Our study found that social support was protective, which is also consistent with the minority stress model (
33). More research is needed to identify the types and sources of social support that are most beneficial and how they can be incorporated into treatment, as this may be an important tool for building resilience. In addition, these results suggest that earlier prevention strategies for sexual minorities that incorporate social support may help reduce substance use and psychiatric disparities. We found minimal evidence that social support served as a buffer in the association of stressors and comorbidities; additional research that examines these associations longitudinally and using larger samples of sexual minorities is needed.
This study has some limitations. Because it was cross-sectional, we were not able to determine temporal ordering regarding minority stress correlates and the presence of substance use and psychiatric disorders. Longitudinal data would further elucidate the complex relationships between stress-related factors and comorbidities. The NESARC-III, which provided the data for this study, was conducted in 2012–2013. Given cultural and policy changes in the United States regarding sexual minorities, it is possible that more recent data could yield different results. However, recent studies among youths have shown that disparities related to substance use have persisted for sexual minorities through at least 2015 (
40). Still, it is critical to monitor these potential changes. This study may provide important baseline data with which to assess whether substance use and other psychiatric disorder disparities are improving or persisting for sexual minorities in the United States. Another limitation is the small sample size of sexual minorities, which did not allow for the examination of how these associations varied by sex and sexual identity. National studies that oversample sexual minorities, allowing for a more detailed look at risk and protective factors among this heterogeneous population, are needed. Finally, the NESARC-III data do not include information regarding gender identity, and thus we could not examine or control for this in our analysis.

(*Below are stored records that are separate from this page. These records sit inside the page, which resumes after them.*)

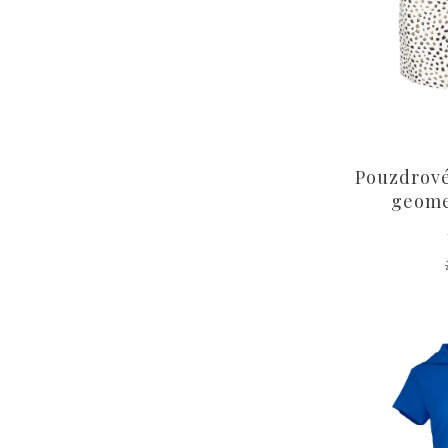
Pouzdrové
geome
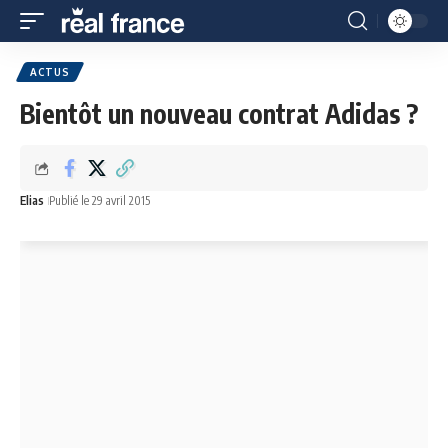
ACTUS
Bientôt un nouveau contrat Adidas ?
Elias
Publié le 29 avril 2015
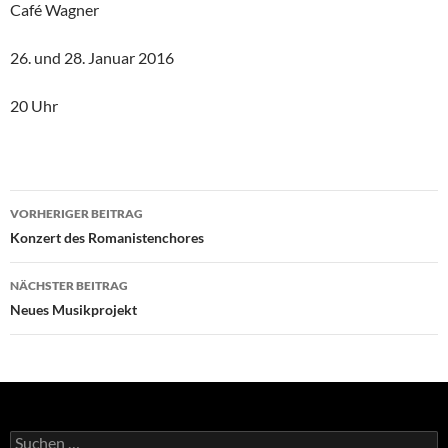
Café Wagner
26. und 28. Januar 2016
20 Uhr
Beitragsnavigation
VORHERIGER BEITRAG
Konzert des Romanistenchores
NÄCHSTER BEITRAG
Neues Musikprojekt
Suchen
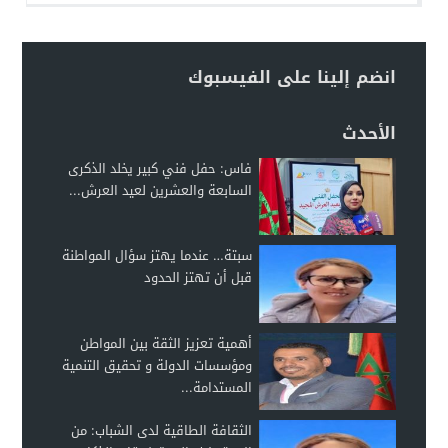
انضم إلينا على الفيسبوك
الأحدث
فاس: حفل فني كبير يخلد الذكرى
السابعة والعشرين لعيد العرش...
سبتة… عندما يهتز سؤال المواطنة
قبل أن تهتز الحدود
أهمية تعزيز الثقة بين المواطن
ومؤسسات الدولة و تحقيق التنمية
المستدامة...
الثقافة الطاقية لدى الشباب: من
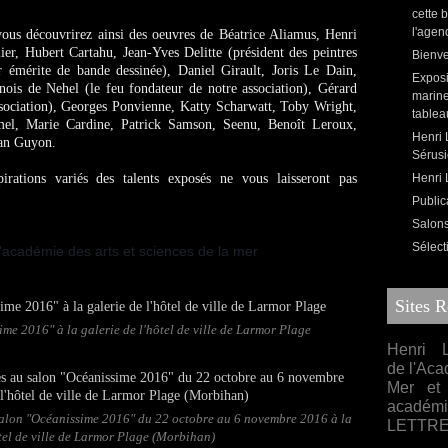
cette 
l'agen
vous découvrirez ainsi des oeuvres de Béatrice Aliamus, Henri
er, Hubert Cartahu, Jean-Yves Delitte (président des peintres
Bienve
 émérite de bande dessinée), Daniel Girault, Joris Le Dain,
Exposi
ois de Nehel (le feu fondateur de notre association), Gérard
marine
ssociation), Georges Ponvienne, Katty Scharwatt, Toby Wright,
tablea
mel, Marie Cardine, Patrick Samson, Seenu, Benoît Leroux,
Henri 
ean Guyon.
Sérusi
spirations variés des talents exposés ne vous laisseront pas
Henri L
Public
Salons,
Sélect
Sites 
me 2016" à la galerie de l'hôtel de ville de Larmor Plage
Henri L
de l'Aca
Mer et 
acadé
salon "Océanissime 2016" du 22 octobre au 6 novembre 2016 à la
LETTR
ôtel de ville de Larmor Plage (Morbihan)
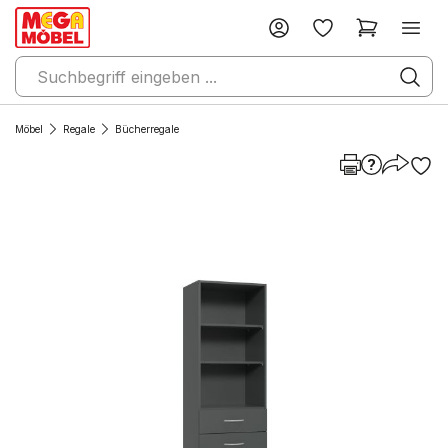
Möbel
Regale
Bücherregale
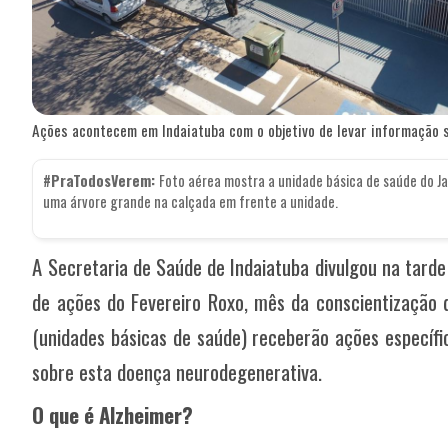
Ações acontecem em Indaiatuba com o objetivo de levar informação 
#PraTodosVerem:
Foto aérea mostra a unidade básica de saúde do Ja
uma árvore grande na calçada em frente a unidade.
A Secretaria de Saúde de Indaiatuba divulgou na tard
de ações do Fevereiro Roxo, mês da conscientização 
(unidades básicas de saúde) receberão ações específ
sobre esta doença neurodegenerativa.
O que é Alzheimer?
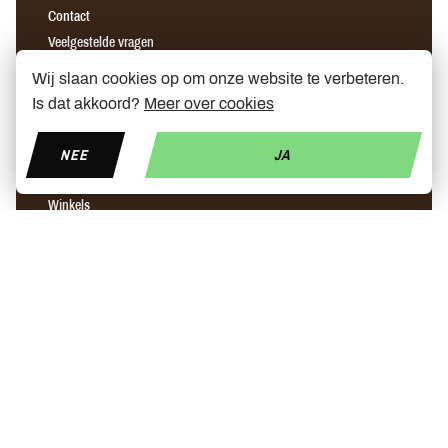
Contact
Veelgestelde vragen
Algemene voorwaarden
Wij slaan cookies op om onze website te verbeteren.
Verzending & retour
Is dat akkoord?
Meer over cookies
OVER ONS
NEE
JA
Ons verhaal
Winkels
Partners
Nieuws
Prijs elektrische step
Step ninebot leuven
Snellader elektrische step brussel
Find us on Facebook
Find us on Instagram
Find us on YouTube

In sum, we found that sexual minorities experience greater comorbidities compared with their heterosexual counterparts. Stressors are associated with greater comorbidities among all individuals, and stressors specific to sexual minority status, including sexual orientation discrimination, may contribute to comorbidities among sexual minorities. These additional stressors should be considered in the assessment and treatment of sexual minorities with substance use and other psychiatric disorders, as these comorbidities may pose heightened challenges in assessment, diagnosis, and treatment.